Page 25 - Microsoft Word - FRIEDRICH NIETZSCHE - O Livro do Filosofo.doc
P. 25

Tampouco se deve temer que o homem se conheça inteiramente,
       que penetre a todo o instante em todas as leis das forças da alavanca, da
       mecânica, todas as fórmulas da arquitetura, da química, que são úteis à
       vida. É bem possível que o esquema inteiro se torne conhecido. Isso não
       altera quase nada a nossa vida. Para ela, nisso tudo só há fórmulas
       designando forças absolutamente inconhecíveis.


                                         51


              Vivemos seguramente, graças ao caráter superficial de nosso
       intelecto, numa ilusão perpétua: necessitamos, portanto, para viver da arte
       a cada instante. Nossa visão nos prende às formas. Mas se somos nós
       próprios aqueles que educamos essa visão, vemos também reinar em nós
       mesmos uma força artista. Vemos até mesmo na natureza mecanismos
       contrários ao saber absoluto: o filósofo reconhece a linguagem da
       natureza e diz: "Temos necessidade da arte" e "só precisamos de uma parte
       do saber".


                                         52


              Toda a forma de civilização começa pelo fato de que uma
       quantidade de coisas é velada.
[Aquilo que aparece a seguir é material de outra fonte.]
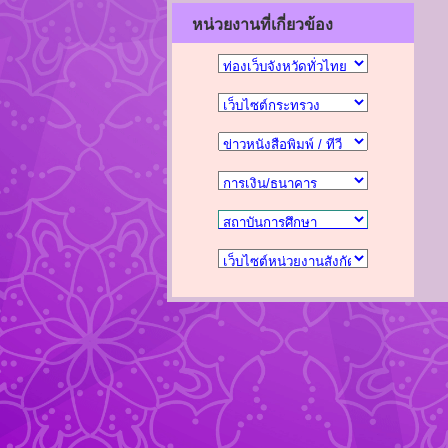
หน่วยงานที่เกี่ยวข้อง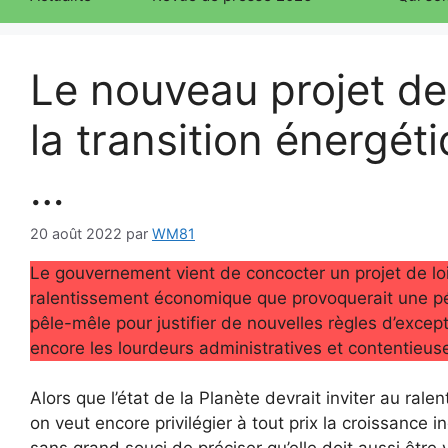
Le nouveau projet de 
la transition énerg
…
20 août 2022
par
WM81
Le gouvernement vient de concocter un projet de loi 
ralentissement économique que provoquerait une pén
pêle-mêle pour justifier de nouvelles règles d’excep
encore les lourdeurs administratives et contentieus
Alors que l’état de la Planète devrait inviter au ral
on veut encore privilégier à tout prix la croissance i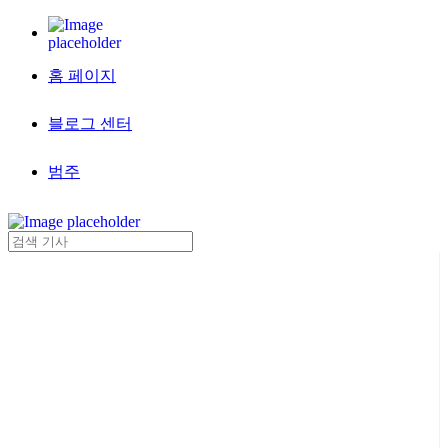
홈 페이지
블로그 센터
범주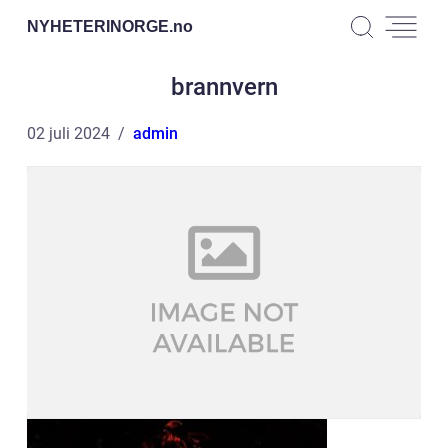
NYHETERINORGE.
no
brannvern
02 juli 2024
admin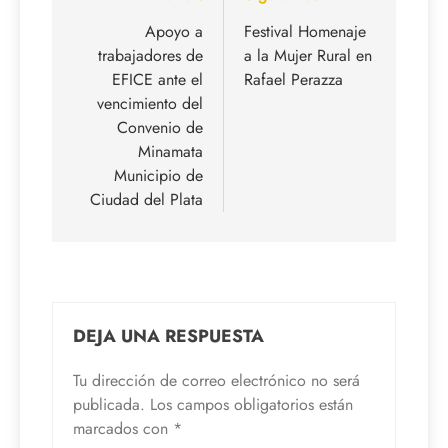
de
Apoyo a
Festival Homenaje
trabajadores de
a la Mujer Rural en
entradas
EFICE ante el
Rafael Perazza
vencimiento del
Convenio de
Minamata
Municipio de
Ciudad del Plata
DEJA UNA RESPUESTA
Tu dirección de correo electrónico no será
publicada.
Los campos obligatorios están
marcados con
*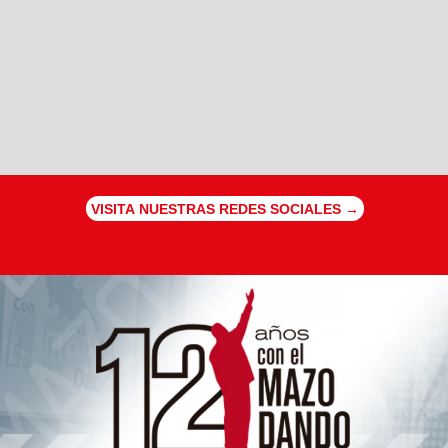
VISITA NUESTRAS REDES SOCIALES →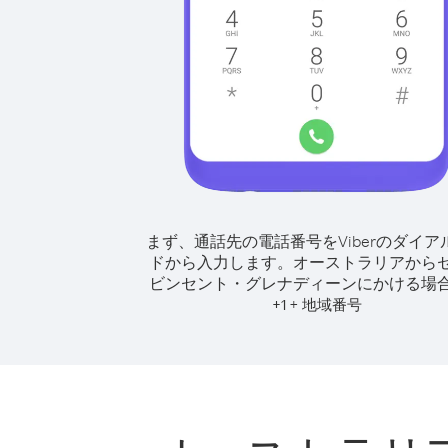
まず、通話先の電話番号をViberのダイア
ドから入力します。
オーストラリアから
ビンセント・グレナディーンにかける場
+
+
1
地域番号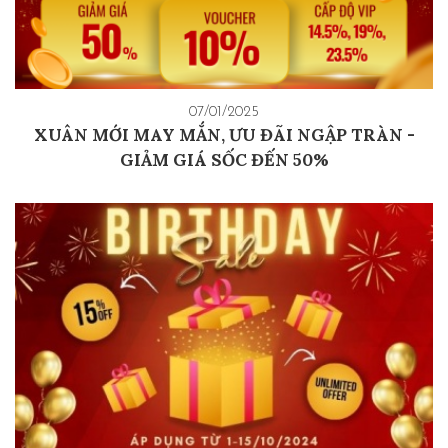
07/01/2025
XUÂN MỚI MAY MẮN, ƯU ĐÃI NGẬP TRÀN -
GIẢM GIÁ SỐC ĐẾN 50%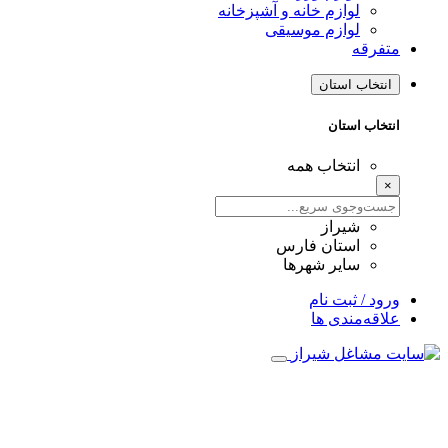
لوازم خانه و آشپزخانه
لوازم موسیقی
فرقه
نتخاب استان
تخاب استان
انتخاب همه
شیراز
استان فارس
سایر شهرها
ود / ثبت نام
اقه‌مندی ها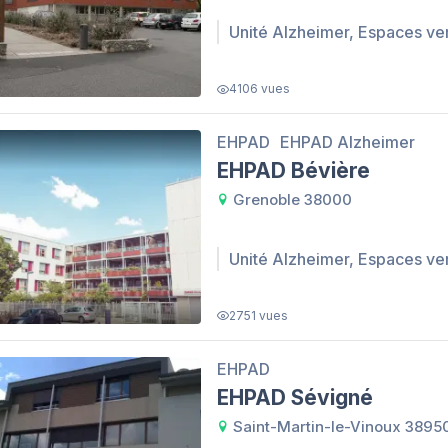
Unité Alzheimer, Espaces ve
4106 vues
EHPAD
EHPAD Alzheimer
EHPAD Bévière
Grenoble 38000
Unité Alzheimer, Espaces ve
2751 vues
EHPAD
EHPAD Sévigné
Saint-Martin-le-Vinoux 3895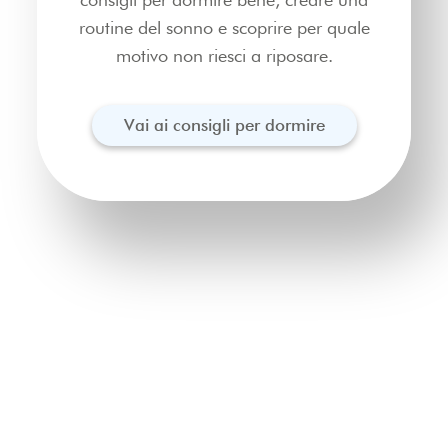
routine del sonno e scoprire per quale
motivo non riesci a riposare.
Vai ai consigli per dormire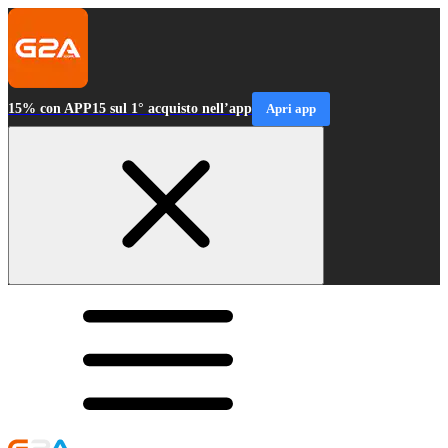
15% con APP15 sul 1° acquisto nell’app
Apri app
O progresso do homem depende desse véu
       — a vida numa pura e nobre esfera e a exclusão das excitações vulgares. O
       combate contra a "sensibilidade" por meio da virtude é essencialmente de
       natureza estética. Quando tomamos por guias as grandes individualidades,
       velamos nelas muitas cosias, escondemos todas as circunstâncias e todos
       os acasos que tornam possível seu conhecimento, nós os isolamos de nós
       para venerá-los. Toda religião comporta um elemento semelhante: os
       homens sob a divina proteção, é o que há de infinitamente importante.
       Com efeito, toda ética começa por levar em consideração um indivíduo
       particular como sendo infinitamente importante — de forma totalmente
       diferente daquela da natureza que procede cruelmente e como se jogasse.
       Se somos melhores e mais nobres, nós o devemos às ilusões isolantes!


              A ciência da natureza opõe agora a isso a verdade natural absoluta:
       a fisiologia superior compreenderá seguramente já em nosso devir as
       forças artistas, não somente no devir do homem, mas também naquele do
       animal: ela dirá que o artístico começa também com o orgánico.